子犬とじゃれ合っていると、急にお漏らしをすることがあります。
いきなりです。
「おや、どうしたの急に」
急にお漏らしをするのは、じゃれ合っているときだけではありません。
喜び・恐怖・緊張・興奮などしているときには、さまざまな場面でよくお漏らしをします。
飼い主が家に帰ったときに、嬉しくてお漏らし。
見知らぬ犬といがみ合っている最中にお漏らし。
1人きりにされて、寂しさを我慢できず、お漏らし。
なぜ、こうしたことが起こるのでしょうか。
幼犬・成犬・老犬とで、少し事情が異なるようです。
この現象が最もよく見られるのは、生後まだ数カ月の「幼犬」です。
膀胱周りの筋肉が、まだ十分に発達していません。
そのため、飼い主とじゃれ合っているときに、興奮をしすぎて膀胱の筋肉が緩み、お漏らしをしてしまいます。

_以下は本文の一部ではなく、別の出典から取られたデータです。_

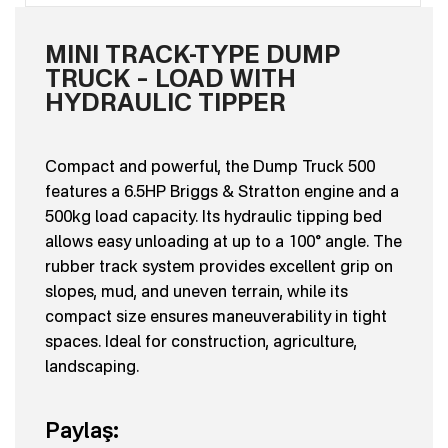
MINI TRACK-TYPE DUMP
TRUCK – LOAD WITH
HYDRAULIC TIPPER
Compact and powerful, the Dump Truck 500
features a 6.5HP Briggs & Stratton engine and a
500kg load capacity. Its hydraulic tipping bed
allows easy unloading at up to a 100° angle. The
rubber track system provides excellent grip on
slopes, mud, and uneven terrain, while its
compact size ensures maneuverability in tight
spaces. Ideal for construction, agriculture,
landscaping.
Paylaş:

人にも、子どものころにお化け屋敷の中で興奮や緊張のため、お漏らしをした人もいると思いますが、それと同じです。
飼い主としては「こら」と叱りたくなりますが、叱ってはいけません。
わざとではないからです。
むしろ犬のほうこそ「うわっ、何か出たぞ。大変だ」と驚いているはずです。
対処という対処をする必要はなく、成犬になれば自然と治っていく場合が多いようです。
あえて対処をするといえば「たくさん散歩をして、たくさんの経験をさせること」です。
散歩をすることで、体全身の筋肉が強くなります。
外でさまざまなものを見たり触れたりしているうちに、精神的な成長も促されます。
そうした肉体面や精神面の発達が促されることで、お漏らしからの卒業が早くなります。
基本的にお漏らしは、成犬になればほとんど治ります。
膀胱周りの筋肉が発達しますし、精神的にも強くなりますので、興奮や緊張があっても漏らすようなことはなくなるはずです。
しかし、まれに成犬でもお漏らしをすることがあります。
これは性格的な問題が多いようです。
人間でもそうですが、大人になればすべての人間が精神的に強くなれるとは限りません。
やはり大人になっても、気が弱い人もいるのと同じです。
犬も成犬になったとはいえ、生まれや育ちによって怖がりのままの犬もいますし、緊張に弱い犬もいます。
そうした事情から成犬になってもお漏らししてしまうことがあります。
極度の恐怖や緊張がないように、飼い主が生活をコントロールしてあげましょう。
落ち着いた生活になるように、犬を驚かせることがないようにすればいい。
これでお漏らしがなくなるわけではありませんが、落ち着いた生活を心がけていれば、興奮してもらすことは少なくなるはずです。
意外に、老犬でもお漏らしはよく見られます。
これは老化による原因が考えられます。
老化によって膀胱周りの筋肉に力が入りにくくなり、おしっこを漏らしてしまいます。
もう1つの原因は「認知症」です。
犬がぼけて、老化や玄関などをトイレと間違えて、おしっこをしてしまいます。
この場合は、犬用に「おしめ」があります。
市販されているもので十分なので、おしめをつけて、いつ漏らしてもいいようにしておけばいいでしょう。
このように、成長段階によってお漏らしの原因もさまざまです。
もちろんすべてがこの限りではありません。
ほかにもさまざまな環境要因やさまざまな原因などが考えられます。
犬の年齢や性格面を考慮して「なぜお漏らしをしたのか」を考えていくようにしましょう。
またわざとやっていることではないことを理解してあげましょう。
叱るのではなく、むしろいたわってあげるくらいがいいでしょう。